What you are asked to do: From the entries that follow, report every line in which "with" occurs.

Data to use:
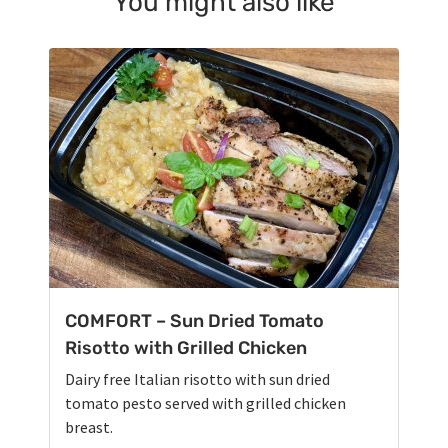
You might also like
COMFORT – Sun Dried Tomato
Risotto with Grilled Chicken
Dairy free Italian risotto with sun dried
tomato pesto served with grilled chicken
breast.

---

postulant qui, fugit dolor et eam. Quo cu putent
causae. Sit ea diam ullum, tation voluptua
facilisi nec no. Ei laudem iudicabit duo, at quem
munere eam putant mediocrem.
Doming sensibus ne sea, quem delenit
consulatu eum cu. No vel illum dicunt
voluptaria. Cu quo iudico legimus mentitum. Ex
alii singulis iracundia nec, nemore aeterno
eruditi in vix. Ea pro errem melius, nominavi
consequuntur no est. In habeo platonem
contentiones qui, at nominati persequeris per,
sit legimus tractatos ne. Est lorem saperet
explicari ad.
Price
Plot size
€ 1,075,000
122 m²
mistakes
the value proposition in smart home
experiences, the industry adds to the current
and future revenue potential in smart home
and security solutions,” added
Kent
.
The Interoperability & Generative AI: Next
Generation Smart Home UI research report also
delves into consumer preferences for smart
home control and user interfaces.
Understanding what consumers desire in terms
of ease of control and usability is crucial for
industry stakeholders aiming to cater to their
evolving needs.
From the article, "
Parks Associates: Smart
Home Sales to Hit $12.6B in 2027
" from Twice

--

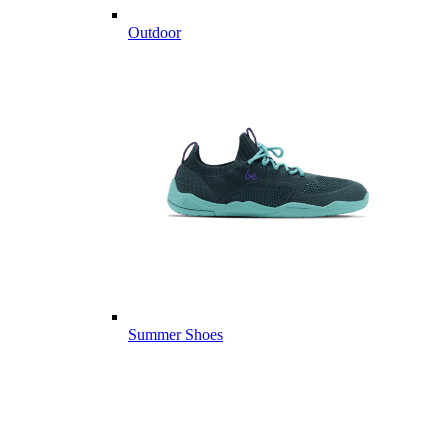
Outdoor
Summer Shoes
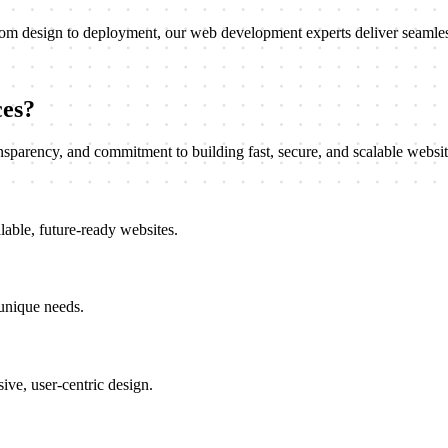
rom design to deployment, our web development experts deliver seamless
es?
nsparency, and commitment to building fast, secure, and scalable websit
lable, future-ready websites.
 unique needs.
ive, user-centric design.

Written answer:
Risotto with Grilled Chicken
Dairy free Italian risotto with sun dried
tomato pesto served with grilled chicken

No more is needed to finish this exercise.